Unlimited autonomy – no batteries, no charging
Today, the start-up Sequent takes this a step further. It has replaced the battery with an automatic winding mechanism. In theory, this gives the Sequent an unlimited power reserve. In practice, fully wound, the SC2 can last for two years without breaking a sweat. To deal with periods of intense cold that could potentially affect the battery, the watch comes with a small mains adaptor, although in practice it’s unlikely ever to come out of its box.
This hybrid mechanism combines the best of both worlds: electronic (shared between watch and phone) and mechanical. It’s not a new approach. Seiko paved the way with the Spring Drive back in 1999 – quartz regulator, automatic winding. But this is the first time that hybrid technology has been used for a smartwatch: connected watch, automatic winding.

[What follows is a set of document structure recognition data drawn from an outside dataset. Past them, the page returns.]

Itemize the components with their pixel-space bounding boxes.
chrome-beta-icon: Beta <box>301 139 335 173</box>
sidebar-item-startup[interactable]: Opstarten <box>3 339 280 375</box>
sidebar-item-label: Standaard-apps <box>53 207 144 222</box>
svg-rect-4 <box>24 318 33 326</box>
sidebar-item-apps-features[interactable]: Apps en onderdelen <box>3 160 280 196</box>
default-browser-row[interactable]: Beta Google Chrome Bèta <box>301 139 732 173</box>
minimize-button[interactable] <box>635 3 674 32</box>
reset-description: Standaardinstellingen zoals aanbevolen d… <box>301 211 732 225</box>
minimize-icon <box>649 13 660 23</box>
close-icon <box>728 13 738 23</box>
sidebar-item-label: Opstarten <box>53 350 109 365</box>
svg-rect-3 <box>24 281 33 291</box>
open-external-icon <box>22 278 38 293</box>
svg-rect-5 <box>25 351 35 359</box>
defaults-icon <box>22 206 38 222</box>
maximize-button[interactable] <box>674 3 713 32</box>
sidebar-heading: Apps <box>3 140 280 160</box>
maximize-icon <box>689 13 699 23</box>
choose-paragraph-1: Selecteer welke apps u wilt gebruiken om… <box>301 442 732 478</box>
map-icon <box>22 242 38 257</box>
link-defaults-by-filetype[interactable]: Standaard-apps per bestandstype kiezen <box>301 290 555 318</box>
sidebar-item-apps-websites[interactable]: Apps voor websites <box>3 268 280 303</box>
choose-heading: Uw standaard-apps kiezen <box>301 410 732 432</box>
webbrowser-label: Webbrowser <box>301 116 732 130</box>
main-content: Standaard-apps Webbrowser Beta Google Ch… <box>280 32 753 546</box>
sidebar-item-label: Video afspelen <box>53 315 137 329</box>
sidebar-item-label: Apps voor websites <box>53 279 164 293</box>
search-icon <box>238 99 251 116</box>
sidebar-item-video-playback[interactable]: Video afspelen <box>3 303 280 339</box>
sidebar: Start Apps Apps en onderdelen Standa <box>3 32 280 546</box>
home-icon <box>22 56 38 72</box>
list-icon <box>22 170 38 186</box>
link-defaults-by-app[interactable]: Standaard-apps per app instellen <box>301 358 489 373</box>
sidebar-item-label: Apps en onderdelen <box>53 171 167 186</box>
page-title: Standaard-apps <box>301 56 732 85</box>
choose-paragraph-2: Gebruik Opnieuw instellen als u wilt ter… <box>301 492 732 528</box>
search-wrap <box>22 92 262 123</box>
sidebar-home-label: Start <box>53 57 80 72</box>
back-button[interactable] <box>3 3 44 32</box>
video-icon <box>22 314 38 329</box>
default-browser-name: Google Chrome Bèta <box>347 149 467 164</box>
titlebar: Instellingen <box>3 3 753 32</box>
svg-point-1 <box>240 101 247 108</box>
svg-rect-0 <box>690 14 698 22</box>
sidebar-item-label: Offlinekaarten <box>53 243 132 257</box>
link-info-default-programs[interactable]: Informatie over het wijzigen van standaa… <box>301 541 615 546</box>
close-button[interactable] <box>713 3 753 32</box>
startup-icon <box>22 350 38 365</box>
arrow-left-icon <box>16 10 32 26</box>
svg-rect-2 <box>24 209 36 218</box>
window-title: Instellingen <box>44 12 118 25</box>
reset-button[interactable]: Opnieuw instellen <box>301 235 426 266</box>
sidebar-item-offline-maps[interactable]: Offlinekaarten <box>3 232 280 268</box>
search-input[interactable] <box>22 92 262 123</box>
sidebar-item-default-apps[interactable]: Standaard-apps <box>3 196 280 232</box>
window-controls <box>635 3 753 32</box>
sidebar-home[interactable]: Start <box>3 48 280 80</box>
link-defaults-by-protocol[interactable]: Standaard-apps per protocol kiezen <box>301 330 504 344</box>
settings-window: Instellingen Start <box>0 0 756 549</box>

Sequent is focusing on its automatic winding capabilities – the watch is called the “SuperCharger” after all. And they’re already onto the second version of the design, the SuperCharger 2 (SC2 to the cognoscenti). WorldTempus was given the opportunity to try out the first prototype of this new model.
Supercharger2 © Sequent
More stripped-down, less expensive
The most obvious change is an aesthetic one. The SC1 had two counters on the dial: power reserve and progress towards the daily steps goal. The SC2 has just one, which can switch between the two functions with a press on the crown. The daily steps are displayed by default, which is a good idea. If you wear the watch every day, it stays more or less permanently at 100% charge, so the display is largely unnecessary.
Another major change is the price. An SC1 would set you back around 700 dollars. The SC2 will be available for around a third of that, approx. 300 dollars depending on the options. To bring the price down this low, the SC2 has dispensed with integral GPS and sapphire crystal (except on the Premium version).
The loss of the heart rate monitor might be disappointing for some, but the SC2 is targeting a broader audience. Sporty types might still prefer the SC1 or, if they’re really serious, they will probably stick with Garmin or one of the other specialists in the field. This is not the target demographic of the SC2, which has a water resistance of only 50 metres.
There is no on-board GPS, although GPS functions are still available via a smartphone.
Finally, the lack of a sapphire crystal is a matter of personal preference. The watch comes with a mineral glass but, in any case, it’s not aiming for a Geneva Hallmark. The prototype was equipped with an oscillating weight, but the final version will come with a completely silent peripheral rotor.
Supercharger2 © WorldTempus / Olivier Müller
Well conceived and well thought-out
In daily wear, the SC2 performs admirably. The watch looks good, it’s perfectly proportioned (41.5 mm in diameter with a thickness of 12 mm); it’s light on the wrist, modern and understated enough to be worn on any occasion. The strap deserves particular mention. First for its aesthetics: it’s functional and unique, with a wide range of colour choices. And second for its clasp: it fastens with a double press of a button, which is so simple and effective, it’s a wonder no one has thought of it before. Finally, it has impeccable environmental credentials: the plastic from which it is made was collected from the ocean.
Supercharger2, 2 Sport models © Sequent
A user-friendly app
The SC2’s custom app is simple and to the point: number of steps and distance, and number of calories expended. The user can also choose a standard profile with a pre-defined goal from 10,000 to 25,000 steps per day. The app, developed by a British firm, is simple and intuitive, and may eventually incorporate cryptocurrency functions.
Sequent raised 1.2 million dollars on KickStarter for the SC1 and its automatic smartwatch concept. We fully expect this success to be repeated, because the technology works faultlessly. The SC2 has an exemplary finish, a carefully considered design and an extremely democratic price tag. It ticks all the boxes. Expect to see the first deliveries in early 2020.